Records from a data collection:
-- Opening Marker --

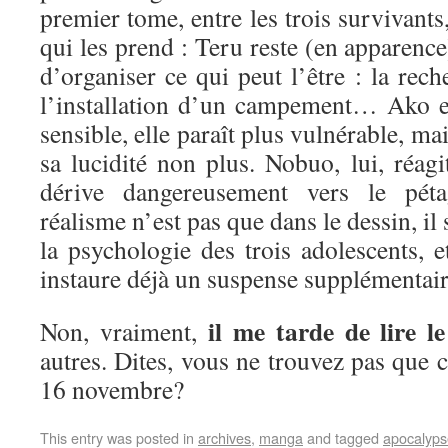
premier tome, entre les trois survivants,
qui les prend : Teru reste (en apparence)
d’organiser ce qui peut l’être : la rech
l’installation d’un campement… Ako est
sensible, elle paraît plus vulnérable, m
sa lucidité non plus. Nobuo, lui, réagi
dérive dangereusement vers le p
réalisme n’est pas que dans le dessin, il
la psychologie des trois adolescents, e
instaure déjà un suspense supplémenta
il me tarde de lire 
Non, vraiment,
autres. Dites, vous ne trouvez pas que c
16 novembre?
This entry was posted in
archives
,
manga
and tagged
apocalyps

-- Closing Marker --
-- Opening Marker --

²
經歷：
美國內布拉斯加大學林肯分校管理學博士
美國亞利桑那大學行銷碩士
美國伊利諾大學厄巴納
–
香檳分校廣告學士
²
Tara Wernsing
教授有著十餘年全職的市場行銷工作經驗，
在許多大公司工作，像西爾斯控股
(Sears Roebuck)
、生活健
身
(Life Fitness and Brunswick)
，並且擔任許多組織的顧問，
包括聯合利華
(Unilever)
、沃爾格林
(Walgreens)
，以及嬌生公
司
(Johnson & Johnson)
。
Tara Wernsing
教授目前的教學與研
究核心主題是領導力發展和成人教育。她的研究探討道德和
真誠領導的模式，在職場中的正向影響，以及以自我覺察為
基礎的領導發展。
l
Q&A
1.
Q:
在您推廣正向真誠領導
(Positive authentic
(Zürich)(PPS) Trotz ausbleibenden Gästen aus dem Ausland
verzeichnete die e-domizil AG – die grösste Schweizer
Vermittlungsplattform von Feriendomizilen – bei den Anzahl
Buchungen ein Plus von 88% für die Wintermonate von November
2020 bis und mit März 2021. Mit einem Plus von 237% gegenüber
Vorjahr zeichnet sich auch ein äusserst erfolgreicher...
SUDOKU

-- Closing Marker --

== THE TASK ==
Pull out all lines from the entries above that include the word "trois".

== RESPONSE AREA ==
premier tome, entre les trois survivants,
la psychologie des trois adolescents, e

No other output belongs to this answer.